Cour administrative d'appel de Marseille — Décision N° CAA13-23MA02119

lundi 9 octobre 2023

JuridictionCour administrative d'appel de Marseille
SectionCour administrative d'appel de Marseille
N° DossierCAA13-23MA02119
TypeOrdonnance
Recoursexcès de pouvoir
Avocat requérantTROMBETTA

Texte intégral

Vu la procédure suivante :

Procédure contentieuse antérieure :

M. A B a demandé au tribunal administratif de Nice d'annuler l'arrêté du préfet des Alpes-Maritimes en date du 6 février 2023 lui refusant la délivrance d'un titre de séjour, l'obligeant à quitter le territoire français dans un délai de trente jours et fixant le pays de sa destination.

Par un jugement n° 2301322 du 12 juillet 2023, le tribunal administratif de Nice a rejeté sa demande.

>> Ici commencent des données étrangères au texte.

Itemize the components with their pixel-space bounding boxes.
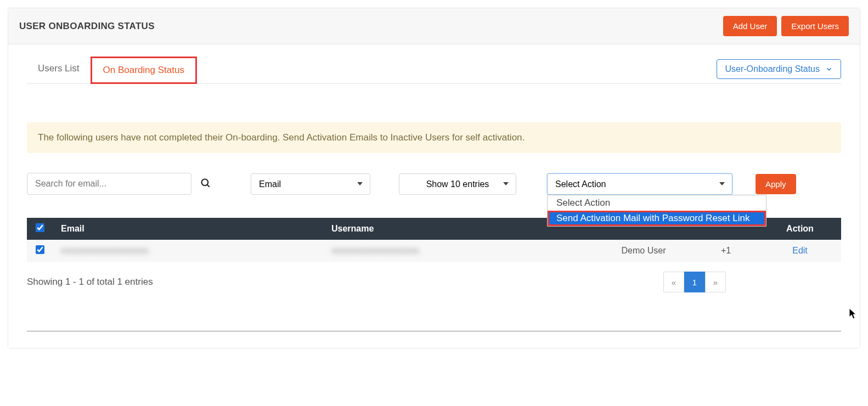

Procédure devant la Cour :

Par une requête, enregistrée le 11 août 2023, M. B, représenté par Me Trombetta, demande à la Cour :

1°) d'annuler le jugement du 12 juillet 2023 ;

2°) d'annuler l'arrêté du 6 février 2023 ;

3°) d'enjoindre au préfet de lui délivrer un titre de séjour sur le fondement de l'article L. 426-11 du code de l'entrée et du séjour des étrangers et du droit d'asile, de lui délivrer une autorisation provisoire de séjour et de travail valable du 27 août 2021 au 6 février 2023, de procéder au réexamen de sa situation administrative, dans le délai de trente jours à compter de la notification de la décision à intervenir, sous astreinte de 100 ou de 50 euros par jour de retard ;

4°) de mettre à la charge de l'Etat une somme de 2 500 euros au titre de l'article L. 761-1 du code de justice administrative ainsi qu'une somme de 1 500 euros sur le même fondement au titre de la procédure de première instance.

Il soutient que :

- le jugement est irrégulier faute d'avoir répondu au moyen tiré de la méconnaissance de l'article 12 de la directive 2003/109 du 25 novembre 2003 qui, pour n'avoir pas été transposée en droit interne, est d'effet direct, moyen invoqué postérieurement à la clôture de l'instruction mais qui est d'ordre public ;

- l'arrêté attaqué, intervenu en méconnaissance du délai fixé par l'article 19 de la directive 2003/109 du 25 novembre 2003 est, de ce fait même, illégal ;

- l'arrêté attaqué est insuffisamment motivé ;

- le préfet a commis une erreur de droit en lui opposant l'absence d'une autorisation de travail alors qu'il est titulaire d'une carte de résident longue durée UE ;

- le préfet a également commis une erreur de droit en lui opposant son retard dans le dépôt de sa demande de titre de séjour dès lors qu'il est de jurisprudence constante qu'un tel retard ne peut fonder à lui seul la décision de refus de séjour ou de renouvellement de séjour ;

- le préfet a commis une erreur de fait en relevant que son épouse est en situation irrégulière alors que les ressortissants albanais bénéficient d'un droit au séjour de trois mois sur le territoire français ;

- l'arrêté attaqué méconnaît l'article 8 de la Convention européenne de sauvegarde des libertés fondamentales et des droits de l'homme ;

- le tribunal n'a pas statué sur sa demande tendant à l'annulation de la prétendue abrogation du récépissé qui ne lui a jamais été délivré ;

- le préfet ne pouvait annuler un récépissé qui ne lui a jamais été délivré.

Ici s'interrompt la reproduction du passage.